Le principal taux directeur de la BCE se situe à 4% depuis juin.

"Non seulement les tensions sur les prix sont à un niveau alarmant mais, compte tenu d'une croissance économique de la zone euro modérée quoique fondamentalement solide et d'une croissance de la masse monétaire qui reste forte, il y a encore des risques à la hausse à moyen terme pour la stabilité des prix", a déclaré Weber.

Ces commentaires n'ont fait que renforcer la conviction des investisseurs que les taux d'intérêt n'étaient pas prêts de baisser pour les Quinze, à la différence de ce qui se passe aux Etats-Unis. Ce qui a fait monter l'euro face au dollar.

Autre facteur de maintien des taux, Jürgen Stark, membre du directoire de la BCE, a estimé lors d'une conférence en Afrique du sud, que la croissance économique de la zone euro pourrait être meilleure que prévu.

"Il est fort probable que la croissance économique sera meilleure que prévu (...). A nos yeux, les fondamentaux de la zone euro sont bons", a-t-il dit.

Il a souligné que la zone euro n'avait pas de gros déséquilibres, que la rentabilité des entreprises était bonne et que le marché de l'emploi s'améliorait.

Mais le président de l'Eurogroupe des ministres des Finances de la zone euro, Jean-Claude Juncker, a semblé plus préoccupé.

"On voit les premiers signes que l'économie réelle de la zone euro commence à souffrir de l'état général de l'économie mondiale", a-t-il déclaré aux journalistes à Luxembourg.

"Les signes sont là d'un fort ralentissement économique", a-t-il ajouté.

CRAINTES INFLATIONNISTES

Juncker a également critiqué "la volatilité excessive des taux de change". Fait rarissime, Axel Weber a également émis une critique en ce sens.

"L'euro, très récemment, est excessivement volatil, comme les cours de nombreux autres actifs sur les marchés financiers, (...). Nous nous trouvons dans un environnement de volatilité accrue et excessive des marchés financiers", a-t-il déclaré.

L'euro a progressé de 12% par rapport au dollar en 2007 et a enregistré une hausse de 8% depuis le début de l'année, la monnaie unique ayant inscrit un record de 1,5904 le 17 mars.

Le recul du billet vert est lié à la fois aux craintes de voir les Etats-Unis entrer en récession et aux perspectives de nouvelles baisses des taux d'intérêt américains.

"Nous ne pensons pas que le dollar est encore surévalué mais nous sommes d'avis que l'Europe ne devrait pas supporter à elle seule le poids des déséquilibres mondiaux", a déclaré Jean-Claude Juncker.

Le bureau de la statistique de l'Union européenne publiera lundi son estimation d'inflation pour le mois de mars.

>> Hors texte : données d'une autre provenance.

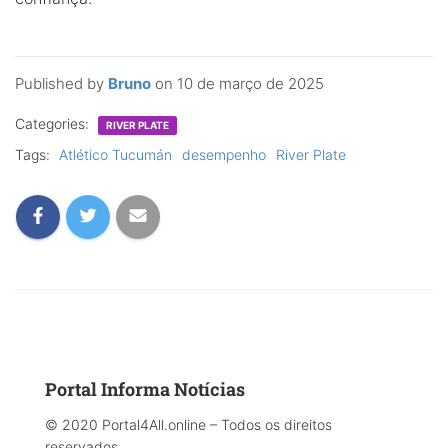
Published by
Bruno
on
10 de março de 2025
Categories:
RIVER PLATE
Tags:
Atlético Tucumán
desempenho
River Plate
Portal Informa Notícias
© 2020 Portal4All.online – Todos os direitos
reservados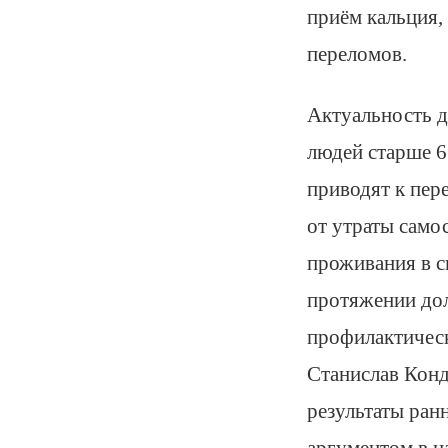
приём кальция,
переломов.
Актуальность д
людей старше 6
приводят к пер
от утраты само
проживания в с
протяжении до
профилактическ
Станислав Конд
результаты ран
аргументом в н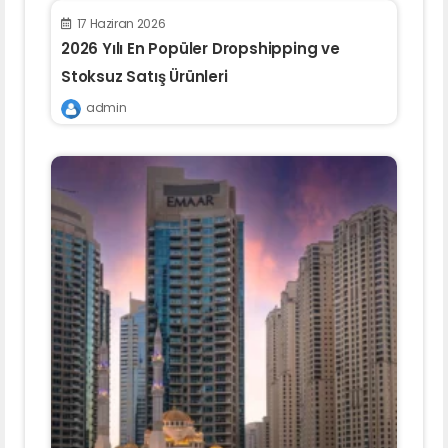
17 Haziran 2026
2026 Yılı En Popüler Dropshipping ve
Stoksuz Satış Ürünleri
admin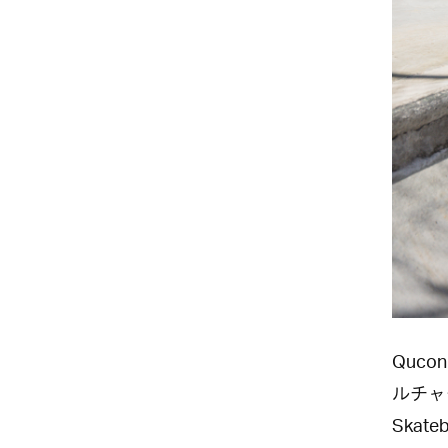
Quc
ルチャ
Skat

En Allemagne, elle s'est accélérée (3,2% contre 2,9% en février), selon l'estimation publiée vendredi. nL28701903]

L'inflation en Belgique a atteint 4,4% en mars, son niveau le plus élevé depuis 23 ans.

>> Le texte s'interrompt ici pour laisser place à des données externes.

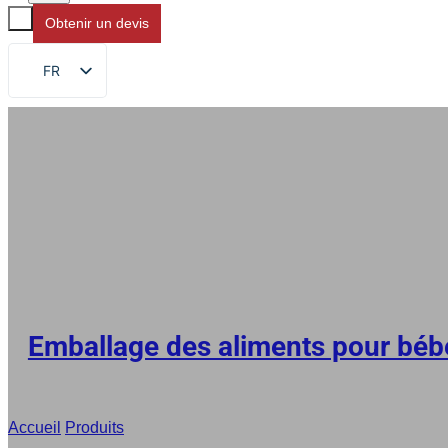
Obtenir un devis
FR
EN
DE
RU
ES
AR
JA
Emballage des aliments pour béb
Accueil
/
Produits
/
Pochettes à bec verseur imprimées sur mesur
l'environnement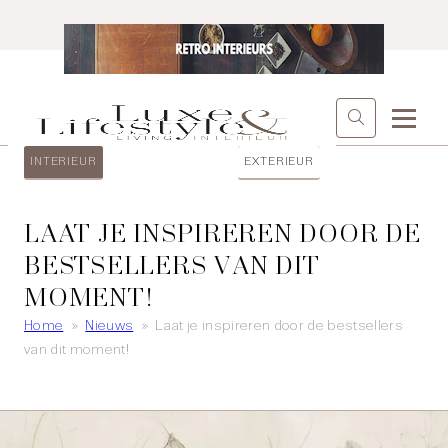
INTERIEUR
EXTERIEUR
LAAT JE INSPIREREN DOOR DE
BESTSELLERS VAN DIT
MOMENT!
Home
»
Nieuws
»
Laat je inspireren door de bestsellers
van dit moment!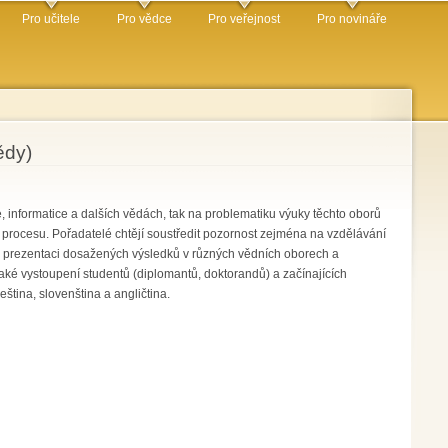
Pro učitele
Pro vědce
Pro veřejnost
Pro novináře
ědy)
 informatice a dalších vědách, tak na problematiku výuky těchto oborů
m procesu. Pořadatelé chtějí soustředit pozornost zejména na vzdělávání
ro prezentaci dosažených výsledků v různých vědních oborech a
ké vystoupení studentů (diplomantů, doktorandů) a začínajících
ština, slovenština a angličtina.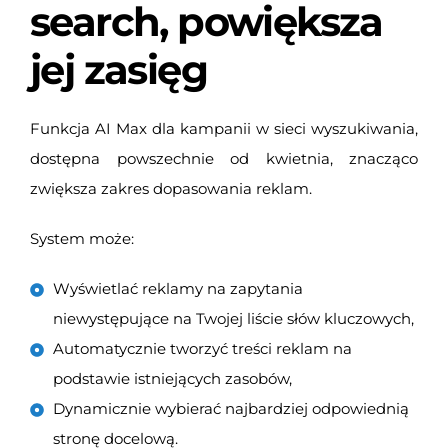
search, powiększa
jej zasięg
Funkcja AI Max dla kampanii w sieci wyszukiwania,
dostępna powszechnie od kwietnia, znacząco
zwiększa zakres dopasowania reklam.
System może:
Wyświetlać reklamy na zapytania
niewystępujące na Twojej liście słów kluczowych,
Automatycznie tworzyć treści reklam na
podstawie istniejących zasobów,
Dynamicznie wybierać najbardziej odpowiednią
stronę docelową.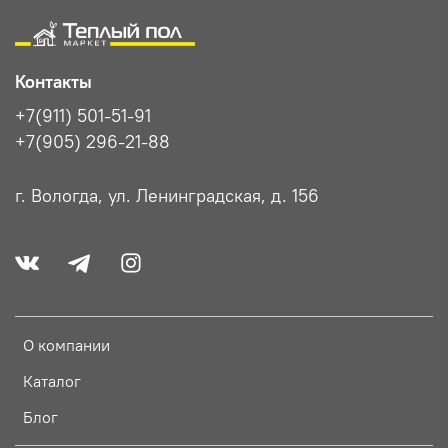
Контакты
+7(911) 501-51-91
+7(905) 296-21-88
г. Вологда, ул. Ленинградская, д. 156
О компании
Каталог
Блог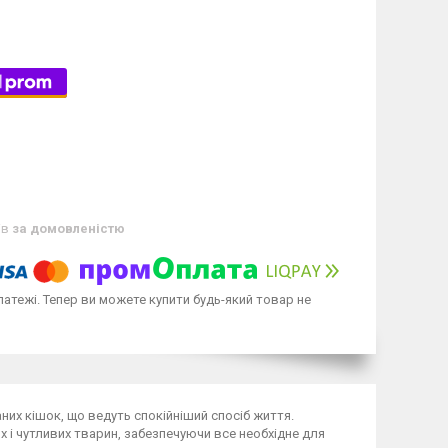
ів
за домовленістю
латежі. Тепер ви можете купити будь-який товар не
них кішок, що ведуть спокійніший спосіб життя.
 і чутливих тварин, забезпечуючи все необхідне для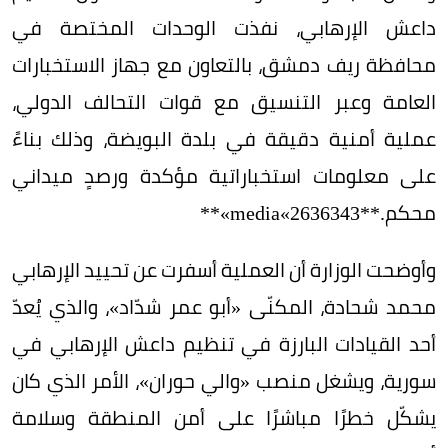
داعش الإرهابي، نفذت الوحدات المختصة في
محافظة ريف دمشق، بالتعاون مع جهاز الاستخبارات
العامة وعبر التنسيق مع قوات التحالف الدولي،
عملية أمنية دقيقة في بلدة البويضة، وذلك بناءً
على معلومات استخباراتية مؤكدة ورصدٍ ميداني
محكم.**media«2636343»**
وأوضحت الوزارة أن العملية أسفرت عن تحييد الإرهابي
محمد شحادة، المكنّى «أبو عمر شدّاد»، والذي يُعدّ
أحد القيادات البارزة في تنظيم داعش الإرهابي في
سورية، ويشغل منصب «والي حوران»، الأمر الذي كان
يشكّل خطرًا مباشرًا على أمن المنطقة وسلامة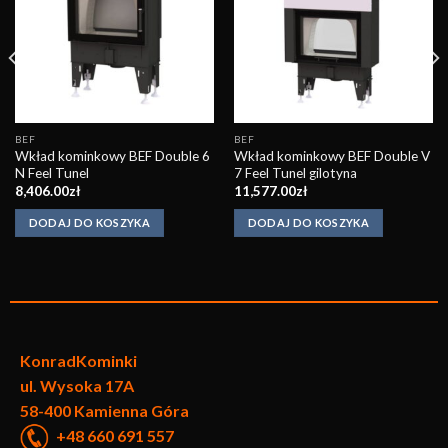
Obserwuj
Obserwuj
BEF
BEF
Wkład kominkowy BEF Double 6
Wkład kominkowy BEF Double V
N Feel Tunel
7 Feel Tunel gilotyna
8,406.00
zł
11,577.00
zł
DODAJ DO KOSZYKA
DODAJ DO KOSZYKA
KonradKo
minki
ul. Wysoka 17A
58-400 Kamienna Góra
+48 660 691 557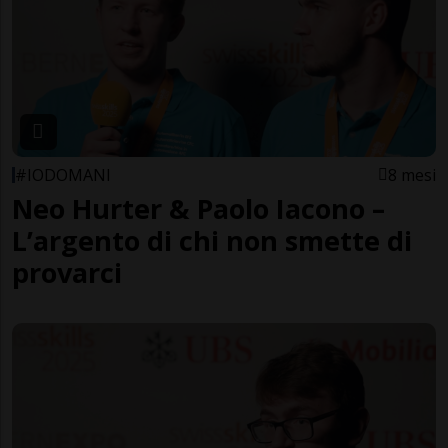
#IODOMANI
8 mesi
Neo Hurter & Paolo Iacono –
L’argento di chi non smette di
provarci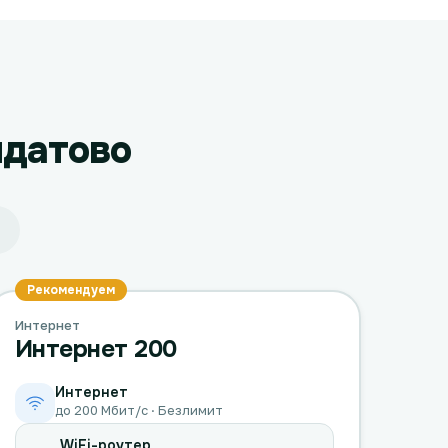
лдатово
Рекомендуем
Интернет
Интернет 200
Интернет
до 200 Мбит/с · Безлимит
WiFi-роутер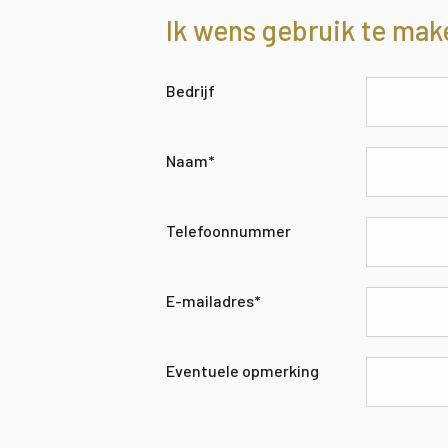
Ik wens gebruik te mak
Bedrijf
Naam
*
Telefoonnummer
E-mailadres
*
Eventuele opmerking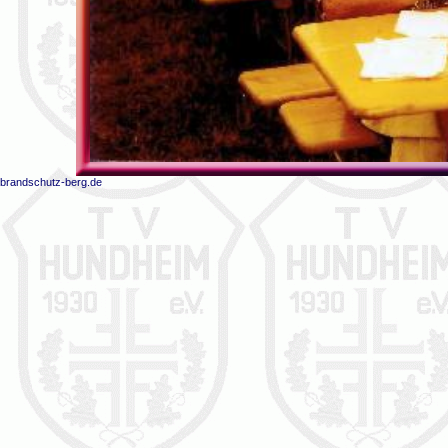
brandschutz-berg.de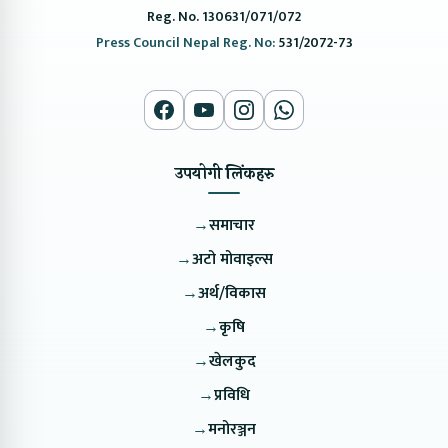
Reg. No. 130631/071/072
Press Council Nepal Reg. No:
531/2072-73
उपयोगी लिंकहरु
→
समाचार
→
अटो मोवाइल्स
→
अर्थ/विकास
→
कृषि
→
खेलकुद
→
प्रविधि
→
मनोरञ्जन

Jean-Claude Juncker a indiqué être en accord avec la BCE, quand elle dit que la lutte contre l'inflation est sa priorité absolue au moment où la hausse des prix atteint des records.

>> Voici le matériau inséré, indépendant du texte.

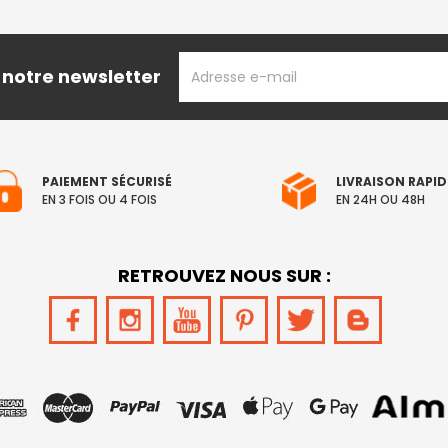
ADRESSE
 notre newsletter
EMAIL
PAIEMENT SÉCURISÉ
LIVRAISON RAPID
EN 3 FOIS OU 4 FOIS
EN 24H OU 48H
RETROUVEZ NOUS SUR :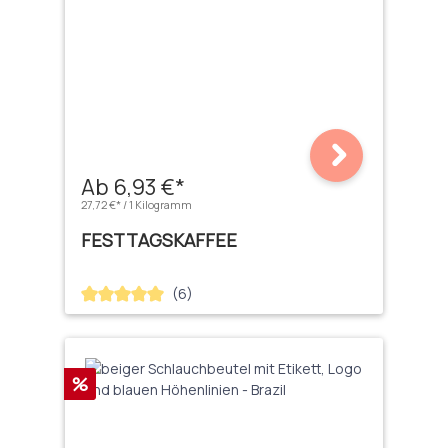
Ab 6,93 €*
27,72 €* / 1 Kilogramm
FESTTAGSKAFFEE
(6)
Durchschnittliche Bewertung von 5 von 5 Sternen
Rabatt
%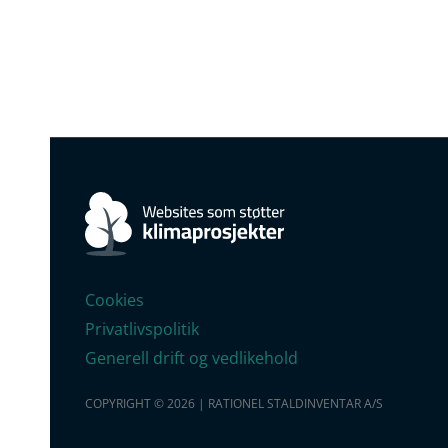
Cookies
Privatlivspolitik
Generell drift og vedlikehold
COPYRIGHT © 2026 | RATIONEL STALDINVENTAR A/S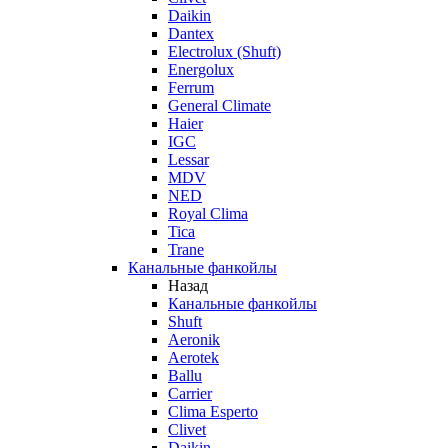
Daikin
Dantex
Electrolux (Shuft)
Energolux
Ferrum
General Climate
Haier
IGC
Lessar
MDV
NED
Royal Clima
Tica
Trane
Канальные фанкойлы
Назад
Канальные фанкойлы
Shuft
Aeronik
Aerotek
Ballu
Carrier
Clima Esperto
Clivet
Daikin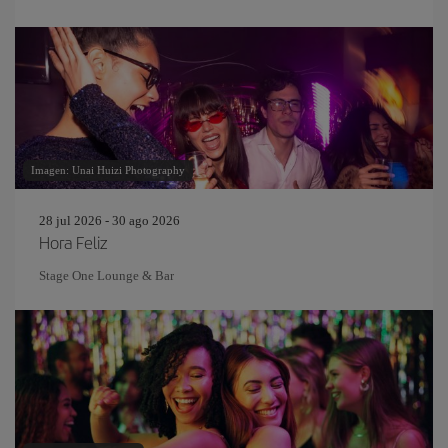
Imagen: Unai Huizi Photography
28 jul 2026 - 30 ago 2026
Hora Feliz
Stage One Lounge & Bar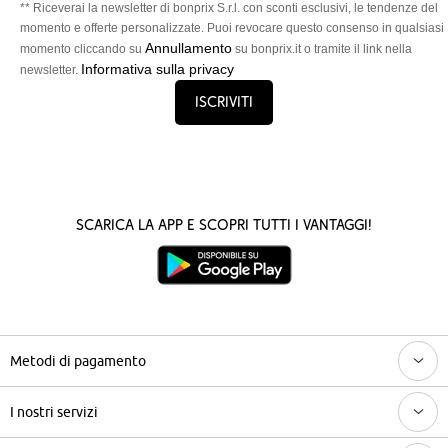
** Riceverai la newsletter di bonprix S.r.l. con sconti esclusivi, le tendenze del
momento e offerte personalizzate. Puoi revocare questo consenso in qualsiasi
Annullamento
momento cliccando su
su bonprix.it o tramite il link nella
Informativa sulla privacy
newsletter.
Iscriviti
Scarica la App e scopri tutti i vantaggi!
Metodi di pagamento
I nostri servizi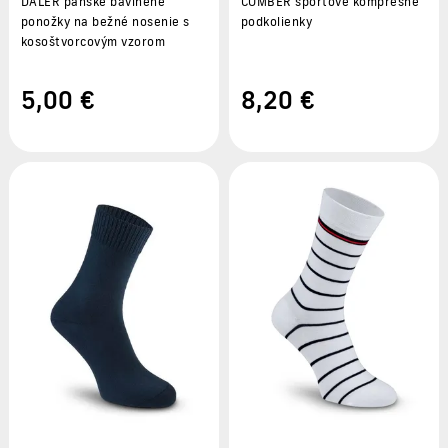
DALER pánske bavlnené
COMBER športové kompresné
ponožky na bežné nosenie s
podkolienky
kosoštvorcovým vzorom
5
,00 €
8
,20 €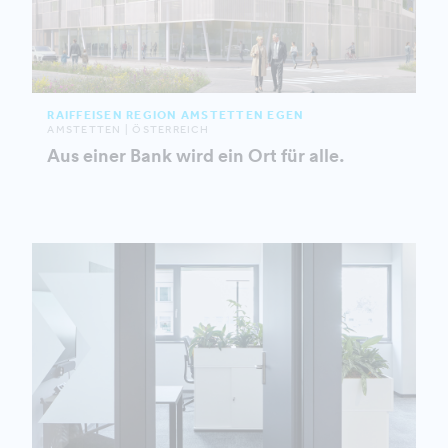
RAIFFEISEN REGION AMSTETTEN EGEN
AMSTETTEN | ÖSTERREICH
Aus einer Bank wird ein Ort für alle.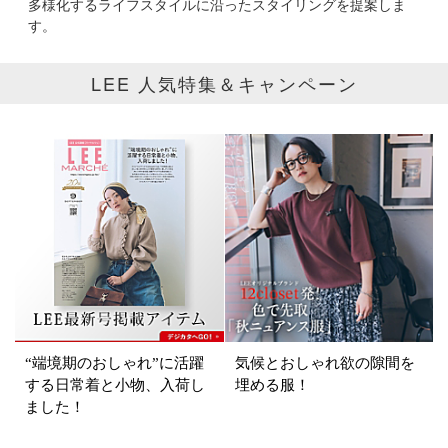
多様化するライフスタイルに沿ったスタイリングを提案しま
す。
掲載雑誌
LEE 人気特集＆キャンペーン
価格
円～
円
表示オプション
すべて
新着
SALE商品
予約品
再入荷
ラスト1
“端境期のおしゃれ”に活躍
気候とおしゃれ欲の隙間を
する日常着と小物、入荷し
埋める服！
在庫あり
ました！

Jürgen Stark a souligné qu'il fallait distinguer les injections de liquidités décidées par la BCE pour fluidifier les marchés monétaires de la politique monétaire de la banque centrale.

Tout en laissant le coûts du crédit inchangé, la BCE a, depuis l'été, injecté d'importantes liquidités sur le marché monétaire en vue de faire baisser des taux interbancaires qui ont augmenté en raison de la crise du crédit.

Vendredi, la BCE a annoncé qu'elle allait porter de trois à six mois la durée de ses prêts aux banques pour peser sur les taux interbancaires.